PG&E is an academy for accidental arsonists. It’s gotta go. What we need to do in California is launch a hostile takeover, just like Gordon Gekko in Wall Street.
Stockholders, executives and banks are making a killing on private utilities, who have you by the bulbs. There’s only one line that goes into your house. The idea that there can be a free market in electricity is a fantasy. That’s why public utilities must be publicly owned.
PG&E stock is in the toilet. It’s worth $5 a share and it’s burning down to zero, as the Wall Street Journal says. If you add up all the shares, it’s less than $3 billion. So rather than buying their lines at a high price, and still being plugged into their crazy dangerous system, you buy the whole shebang for less than $3 billion.
Now, you have to add a second hammer, and this is the second hammer that worked in Long Island when we took over a giant power company which serves an area bigger than San Francisco in terms of population and size. We cut the rates, we increased the liabilities, we turned the lights back on, and we made it a safer system — but we also filed charges against the company, a civil case for the damage that they created and the lies that they told.

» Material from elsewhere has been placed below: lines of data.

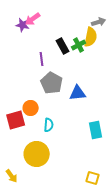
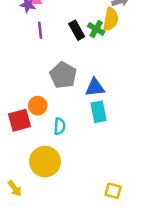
green cross: (79, 45) -> (96, 29), turned -32
purple line: (42, 59) -> (40, 30), moved
cyan rectangle: (96, 130) -> (99, 112), moved

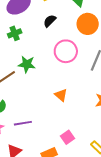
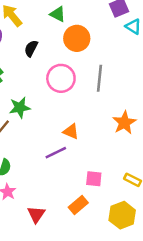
purple line: (23, 123) -> (56, 153), moved
pink square: (67, 137) -> (94, 179), turned -32

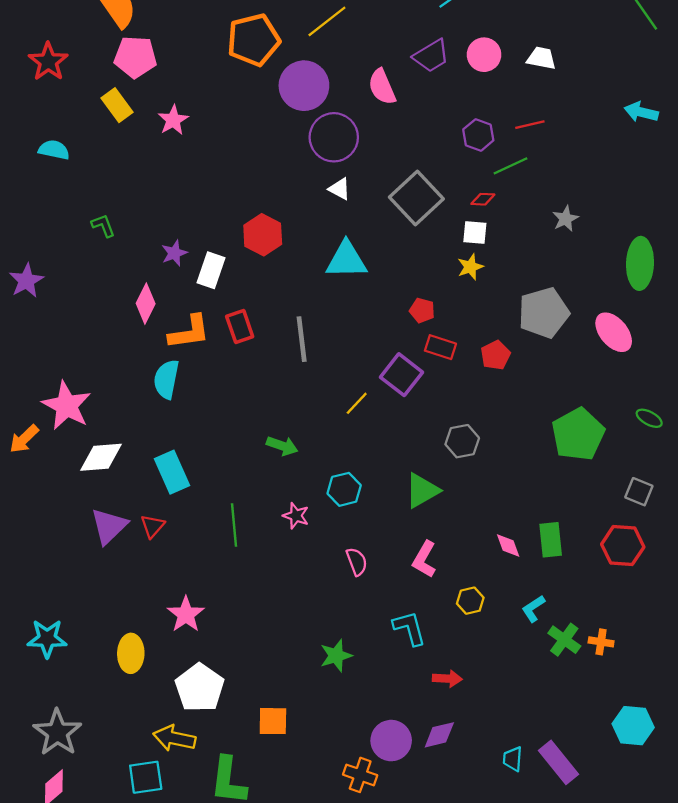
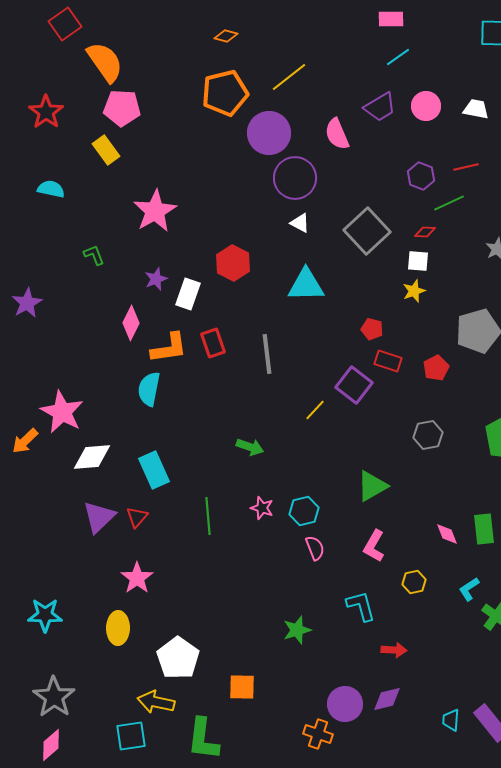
pink star: (173, 120) -> (155, 211), moved, size x1.6
gray hexagon: (462, 441) -> (428, 435), moved
cyan hexagon: (344, 489) -> (304, 511), moved
pink star: (186, 614) -> (137, 578), moved

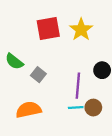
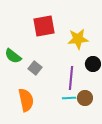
yellow star: (81, 30) -> (78, 39), moved, turned 30
orange semicircle: (29, 110) -> (26, 100), turned 90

And if you’re wondering about PG&E lies, let’s put it this way; currently in Sonoma, there’s the big Kincade Fire. According to terrific investigative reporting by the Wall Street Journal, this fire was caused by a snap jumper cable on the Geysers electric line, which PG&E said two years ago they would fix by April of this year. It’s October, ladies and gentlemen, and it’s still busted, and it set Sonoma County on fire — 93,000 people have just been evacuated from their homes!
So we need the state itself and the local governments to file massive fraud and racketeering cases. The evidence of mass and greedy negligence is screaming at you, it’s literally burning in front of your face.
It’s not just incompetence. It costs a lot of money to fix your infrastructure, to make it so it doesn’t kill your customers. The Kincade Fire started because PG&E did not repair a line they said would be repaired by April.
We need a full listing of all vulnerable infrastructure and the immediate placement of meteorological sensors, as used by the DWP in Los Angeles, to have a more accurate measure of where and when vulnerabilities require outages.
The bankruptcy court should appoint the former PG&E engineers working with the City of San Jose as trustees to oversee the renegade utility. Bondholders, such as Paul “The Vulture” Singer, should not be receiving interest during this life-threatening emergency. Funds should be diverted to saving lives, not speculators.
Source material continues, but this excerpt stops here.